Law & Order: Many branches of science concede that some form of “Intelligent Design” must surely be real—and reluctantly use the idea in their work. Colson writes regarding forensic science: “When police find a body, their first question is, Was this death the result of natural causes or foul play (an intentional act by an intelligent being)? Pathologists perform a battery of fairly straightforward tests to get an answer.” A TV detective looks in the carpeting for clues; he sees a piece of thread here that doesn’t look quite right, a bit of fluff over there which doesn’t fit. Is there, as the title suggests, CI—criminal intent? Some person behind the evidence. Did the victim just slip and fall, or were they pushed?
Conclusion: “The Christian worldview [tells] us we were created by a transcendent God who loves us and has a purpose for us. Nature itself is covered with His ‘fingerprints,’ marks of purpose in every area of scientific investigation.”

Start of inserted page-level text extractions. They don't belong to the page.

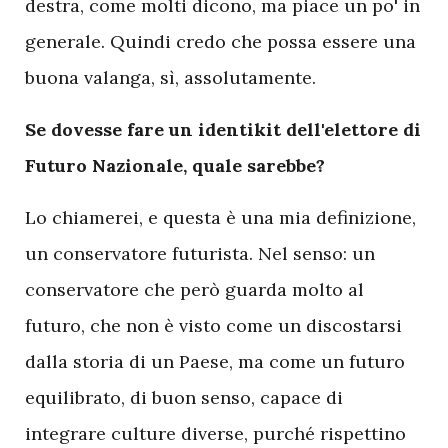
destra, come molti dicono, ma piace un po' in
generale. Quindi credo che possa essere una
buona valanga, sì, assolutamente.
Se dovesse fare un identikit dell'elettore di
Futuro Nazionale, quale sarebbe?
Lo chiamerei, e questa è una mia definizione,
un conservatore futurista. Nel senso: un
conservatore che però guarda molto al
futuro, che non è visto come un discostarsi
dalla storia di un Paese, ma come un futuro
equilibrato, di buon senso, capace di
integrare culture diverse, purché rispettino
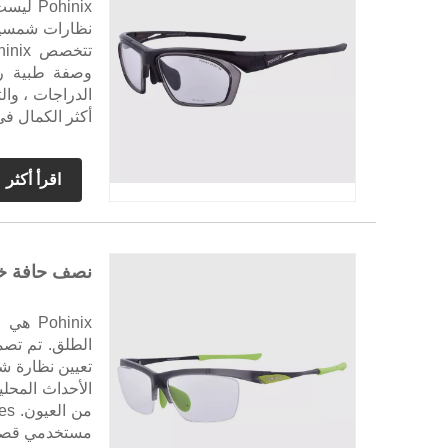
وصفة طبية ري
أكثر الكمال في
اقرأ أكثر
نصف حافة خف
ohinix
الطلق. تم تصمي
الأحداث المحلي
مستخدمي قصر 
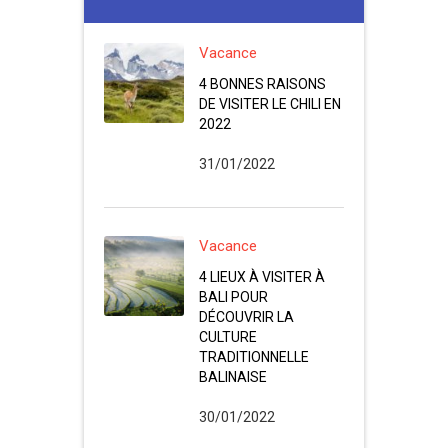
Vacance
4 BONNES RAISONS
DE VISITER LE CHILI EN
2022
31/01/2022
Vacance
4 LIEUX À VISITER À
BALI POUR
DÉCOUVRIR LA
CULTURE
TRADITIONNELLE
BALINAISE
30/01/2022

Invitation: It is a wonderful spiritual breakthrough when a man or woman finally looks beyond the limited horizon of their own little world and determines to see the fingerprints of God. Many couples wait the nine months and go into the delivery room, see that scrunched-up face make its miraculous debut . . . and don’t see beyond a romantic evening of fantasy and flowers nine months before. Babies get here because of what it says in the biology textbook and the sex ed curriculum. They simply don’t SEE that their own baby having ten unique little fingerprints shouts at us: “God’s fingerprints were here first! You didn’t make this new life; God did! Wake up and smell the coffee.”
Say right now: “Everything created must have a Creator . . . and I would like to get to know myCreator.”